WASHINGTON (TND) — The Biden administration properly ended a Trump-era policy that forced some U.S. asylum seekers to wait in Mexico, the Supreme Court ruled Thursday.
The justices’ 5-4 decision for the administration came in a case, Biden v. Texas, 21-954, about former President Donald Trump’s controversial “Remain in Mexico” policy.
An independent news agency said on Twitter that “red states” argued President Joe Biden was legally required to keep the policy but a majority on the nation’s highest court disagreed.

Chief Justice John Roberts, who authored the decision, was joined by fellow conservative Justice Brett Kavanaugh as well as the court’s three liberal justices — Stephen Breyer, Sonia Sotomayor and Elena Kagan.

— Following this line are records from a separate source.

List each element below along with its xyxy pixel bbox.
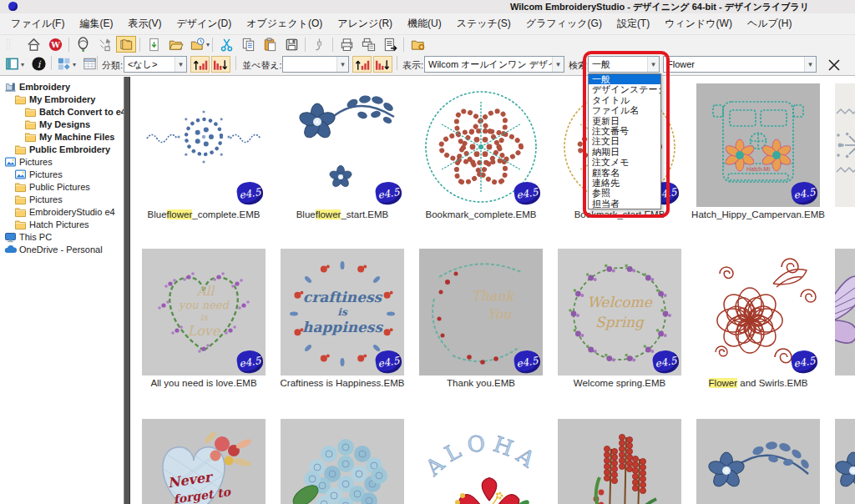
tree-item[interactable]: This PC [0,230,124,243]
chevron-down-icon[interactable]: ▾ [206,41,210,48]
sort-descending-icon[interactable] [373,56,392,73]
chevron-down-icon[interactable]: ▾ [21,61,24,68]
balloon-icon[interactable] [73,36,93,53]
design-tile[interactable]: e4.5 [281,83,404,207]
folder-icon [24,106,37,118]
details-view-icon[interactable] [82,56,98,75]
tree-item[interactable]: Pictures [0,168,124,180]
filetype-combobox[interactable]: Wilcom オールインワン デザイン (*.EMB)▾ [424,56,564,73]
preview-pane-icon[interactable] [4,56,20,75]
menu-item[interactable]: ヘルプ(H) [740,14,800,33]
menu-item[interactable]: 表示(V) [120,14,169,33]
search-field-option[interactable]: 参照 [589,188,660,198]
search-keyword-combobox[interactable]: Flower▾ [663,56,817,73]
design-tile[interactable] [835,249,855,375]
search-field-option[interactable]: ファイル名 [589,105,660,115]
new-design-icon[interactable] [144,36,164,53]
folder-settings-icon[interactable] [407,36,428,53]
design-tile[interactable] [558,419,681,504]
design-tile[interactable]: ThankYoue4.5 [419,249,543,375]
search-field-option[interactable]: 注文メモ [589,157,660,167]
menu-item[interactable]: オブジェクト(O) [239,14,330,33]
search-field-option[interactable]: タイトル [589,95,660,105]
convert-icon[interactable] [94,36,114,53]
menu-item[interactable]: ファイル(F) [3,14,72,33]
tree-item-label: Embroidery [19,82,70,92]
design-tile[interactable]: Allyou needisLovee4.5 [142,249,266,375]
tree-item[interactable]: OneDrive - Personal [0,243,124,255]
tree-item[interactable]: Pictures [0,155,124,168]
sort-combobox[interactable]: ▾ [282,56,349,73]
sort-ascending-icon[interactable] [352,56,372,73]
menu-item[interactable]: デザイン(D) [169,14,239,33]
menu-item[interactable]: ステッチ(S) [449,14,519,33]
wilcom-icon[interactable]: W [45,36,65,53]
toolbar-separator [68,38,69,52]
thumbnail-view-icon[interactable] [56,56,72,75]
design-tile[interactable]: e4.5 [142,83,266,207]
home-icon[interactable] [23,36,43,53]
save-icon[interactable] [281,36,301,53]
design-tile[interactable] [835,83,855,207]
design-tile[interactable]: ALOHA ! [419,419,543,504]
menu-item[interactable]: 機能(U) [400,14,449,33]
folder-icon [14,194,27,205]
menu-item[interactable]: グラフィック(G) [519,14,610,33]
menu-item[interactable]: 設定(T) [610,14,657,33]
design-tile[interactable]: e4.5 [696,249,820,375]
design-tile[interactable]: craftinessishappinesse4.5 [281,249,404,375]
search-field-option[interactable]: 注文日 [589,136,660,146]
info-icon[interactable]: i [31,56,47,75]
search-field-option[interactable]: 更新日 [589,116,660,126]
tree-item[interactable]: My Machine Files [0,130,124,143]
design-tile[interactable]: e4.5 [419,83,543,207]
menu-item[interactable]: アレンジ(R) [330,14,400,33]
clear-search-icon[interactable] [823,56,845,74]
tree-item[interactable]: Public Embroidery [0,143,124,155]
search-field-option[interactable]: 注文番号 [589,126,660,136]
design-tile[interactable] [835,419,855,504]
design-library-icon[interactable] [116,36,136,53]
design-tile[interactable] [696,419,820,504]
design-tile[interactable]: Neverforget to [142,419,266,504]
pictures-icon [4,156,17,168]
search-field-option[interactable]: 連絡先 [589,178,660,188]
tree-item[interactable]: Hatch Pictures [0,218,124,230]
menu-item[interactable]: 編集(E) [72,14,120,33]
search-field-option[interactable]: 一般 [589,74,660,84]
print-icon[interactable] [336,36,357,53]
tree-item[interactable]: Public Pictures [0,180,124,193]
search-field-option[interactable]: 納期日 [589,147,660,157]
export-doc-icon[interactable] [380,36,400,53]
toolbar-separator [403,38,404,52]
cut-icon[interactable] [216,36,236,53]
menu-item[interactable]: ウィンドウ(W) [657,14,740,33]
panel-splitter-scrollbar[interactable] [124,77,130,504]
sort-ascending-icon[interactable] [190,56,210,73]
category-combobox[interactable]: <なし>▾ [124,56,187,73]
design-tile[interactable] [281,419,404,504]
tree-item[interactable]: Batch Convert to e4.5.1 [0,105,124,118]
open-recent-icon[interactable] [187,36,207,53]
open-design-icon[interactable] [165,36,185,53]
tree-item[interactable]: EmbroideryStudio e4 [0,205,124,218]
chevron-down-icon[interactable]: ▾ [73,61,76,68]
tree-item[interactable]: Embroidery [0,80,124,93]
print-preview-icon[interactable] [358,36,378,53]
tree-item[interactable]: My Designs [0,118,124,130]
search-field-combobox[interactable]: 一般▾ [588,56,660,73]
paste-icon[interactable] [260,36,280,53]
design-tile[interactable]: WelcomeSpringe4.5 [558,249,681,375]
tree-item[interactable]: Pictures [0,193,124,205]
sort-descending-icon[interactable] [211,56,230,73]
design-filename: Thank you.EMB [411,378,551,388]
design-tile[interactable]: Hatch-Mie4.5 [696,83,820,207]
toolbar-separator [332,38,333,52]
tree-item-label: EmbroideryStudio e4 [29,207,115,217]
search-field-option[interactable]: 担当者 [589,199,660,209]
tree-item[interactable]: My Embroidery [0,93,124,105]
machine-connect-icon[interactable] [309,36,329,53]
search-field-option[interactable]: デザインステータス [589,84,660,94]
search-field-option[interactable]: 顧客名 [589,168,660,178]
copy-icon[interactable] [238,36,258,53]
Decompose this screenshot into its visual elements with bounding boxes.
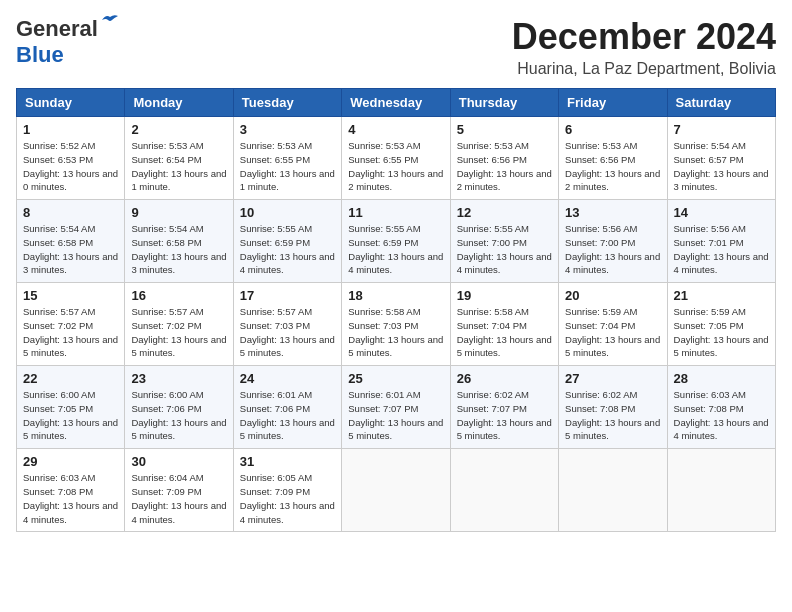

At the heart of the legal fight was whether immigration officials, with far fewer resources than necessary to house asylum-seekers, had the right under federal law to release migrants into the United States while they awaited hearings.
Trump launched the program, formally known as Migrant Protection Protocols, in 2019 and made it a focal point to deter asylum-seekers.
Biden suspended the program on his first day in office in Jan. 2021. Homeland Security Secretary Alejandro Mayorkas officially ended it in June of last year. However, lower courts ordered it be reinstated after Republican-led states, Texas and Missouri, filed lawsuits. The program resumed in December, but barely 3,000 migrants had enrolled by the end of March. When Trump was president, there were roughly 70,000 people enrolled in the program.
The low numbers came at a time when border authorities were stopping migrants about 700,000 times at the U.S.-Mexico border.
Democratic-led states and progressive groups were on the administration’s side. Republican-run states and conservative groups sided with Texas and Missouri, The Associated Press reported.